An NFT owner decries the loss of his NFTs to hackers. Todd Kramer, the BAYC NFT owner, revealed the information to the public.

15 NFTs Lost, Including 8 BAYC Apes

Todd Kramer, with the Twitter pseudonym toddkramer.eth, took to the social media platform to reveal he had lost his NFTs to hackers who gained access to his hot wallet after he clicked a phishing link in a now-deleted tweet. Kramer stated that it was “arguably the worst night of his life.”

The theft saw the collector lose about 7 MAYC and 8 BAYC NFTs, all thought to be worth about 615 Ethereum, or roughly $2.2 million at the time. He went on to alert NFTX about the theft, asking that the apes and mutants be removed from their liquidity pool. In his tweets, Kramer requested assistance from the NFT community and OpenSea.

“I have been hacked. All my apes gone. This just sold please help me”

While Kramer received a lot of indifference and even backlash from the Twitter NFT community, it was alleged that OpenSea had frozen the stolen digital assets. Though OpenSea is yet to confirm carrying out this action, it has sparked outrage and some level of distrust in the community, which feels such an action should not be possible in a truly decentralized environment. 


American software engineer, Grady Booch, responded by saying, “Silly me. And here I thought that the code is the law and that one of the very ideas of cryptocurrencies was the elimination of any possibility of centralized intervention.”

Such thefts remain rare in the space but raise issues like the importance of NFT collectors knowing about security measures as well as the security of NFT platforms themselves. Todd Kramer, in another tweet, said, “lessons learned. Use a hard wallet. “

NFT Scams

Last week, Grammy award-winner Eminem purchased a BAYC NFT for about $450,000 on the OpenSea platform. With an exclusive collection like BAYC that is favored by celebrities, news of a heist can cause quite a stir in the community. 

While 2021 was a great year for NFTs, the asset class has also had to deal with its fair share of fraudulent activity. Though direct NFT thefts are not so common, art thefts as well as minting scams through discord hacks have led to artists and prospective investors being defrauded.
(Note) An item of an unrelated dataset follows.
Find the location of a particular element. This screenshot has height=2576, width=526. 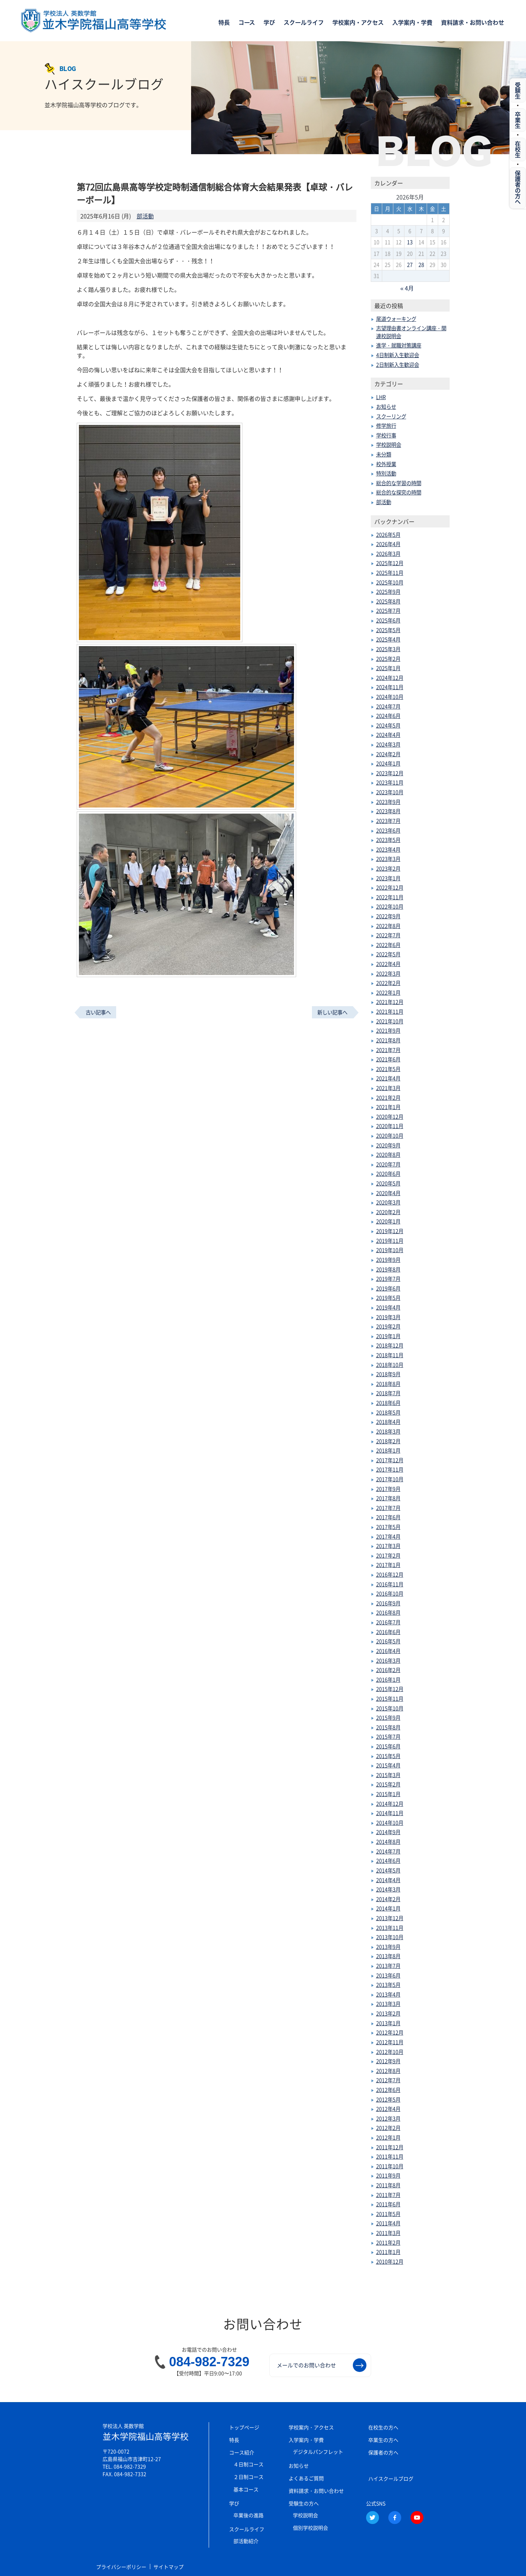 2015年3月 is located at coordinates (388, 1775).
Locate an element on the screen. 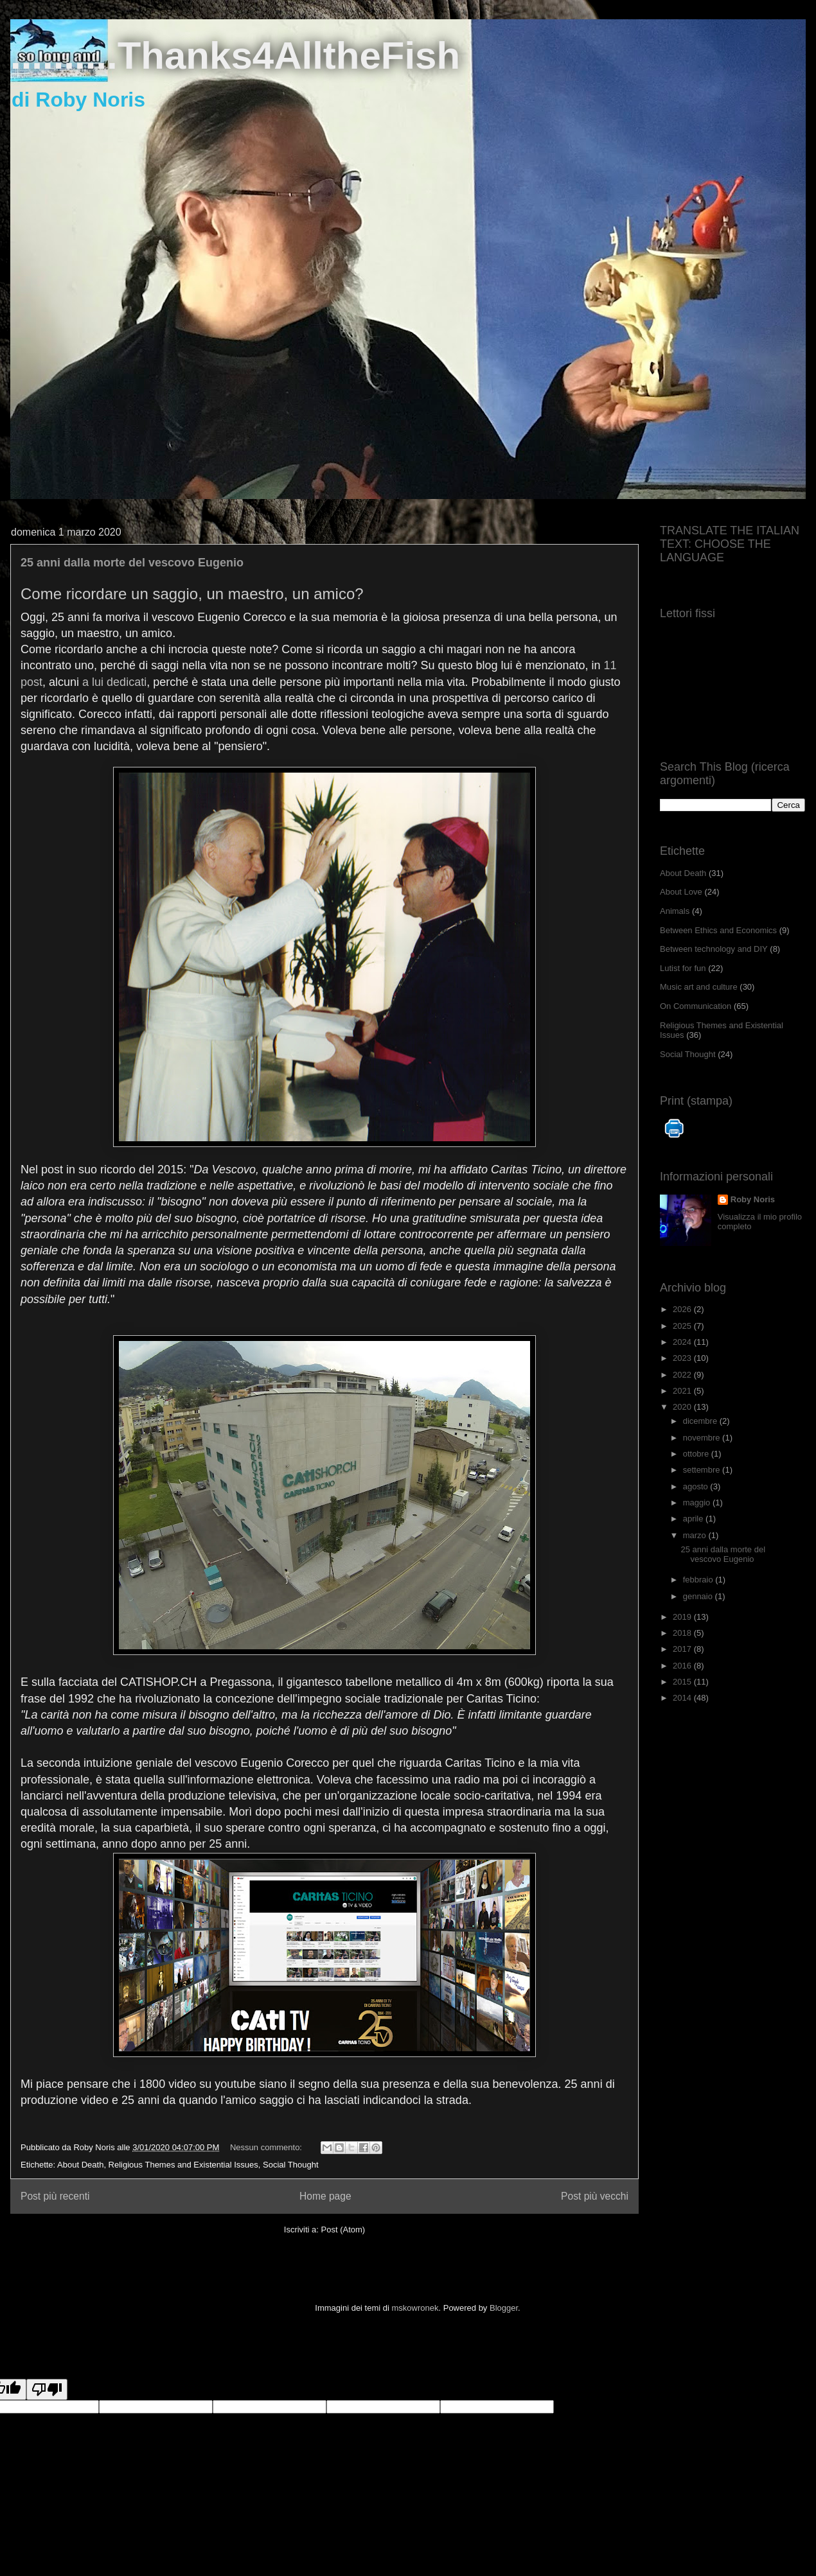  maggio is located at coordinates (698, 1502). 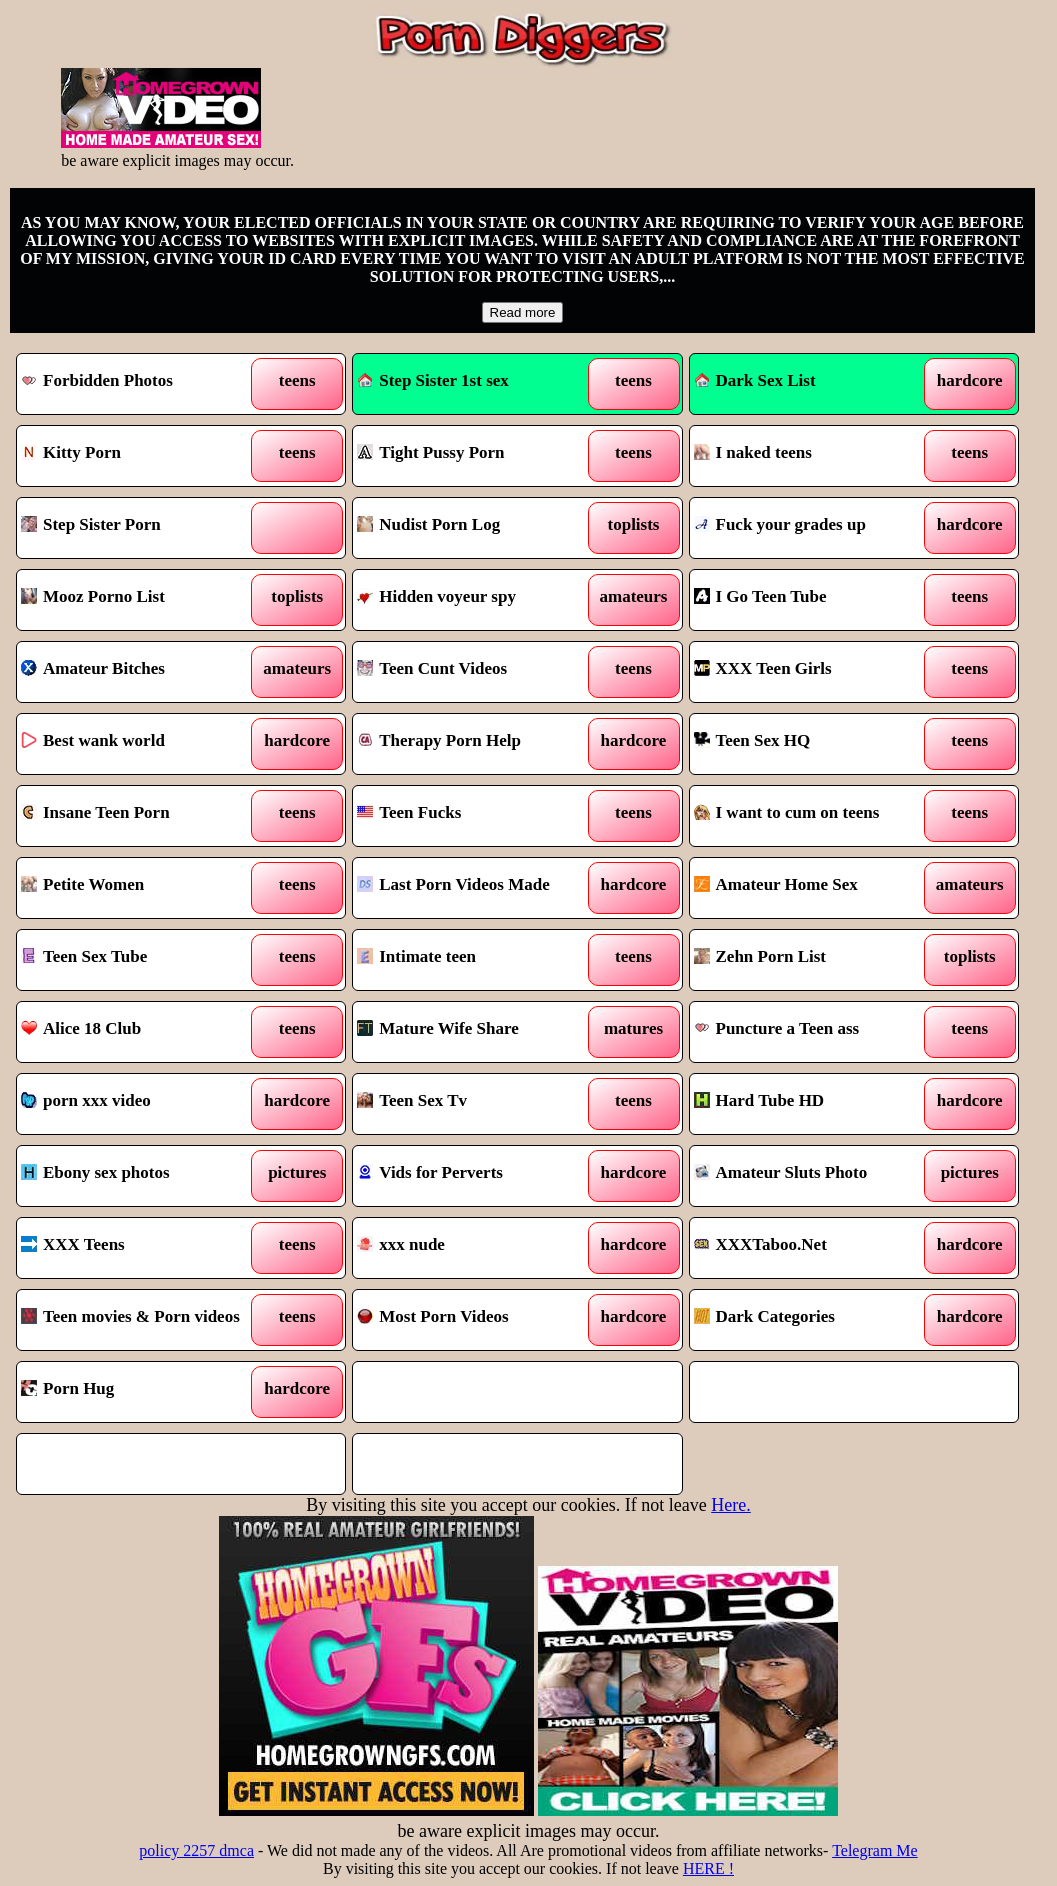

A fortnight ago, accomplished comic book artist Liam Sharp claimed some of his art had been stolen, minted on OpenSea, and monetized by these bad actors. Also, in a culmination of a series of discord hacks in 2021, Fractal community members hoping to purchase rare NFTs from the platform later realized that the minting link they had been sent via the marketplace’s official discord was set up by scammers who obtained over $150,000 in crypto from the scheme.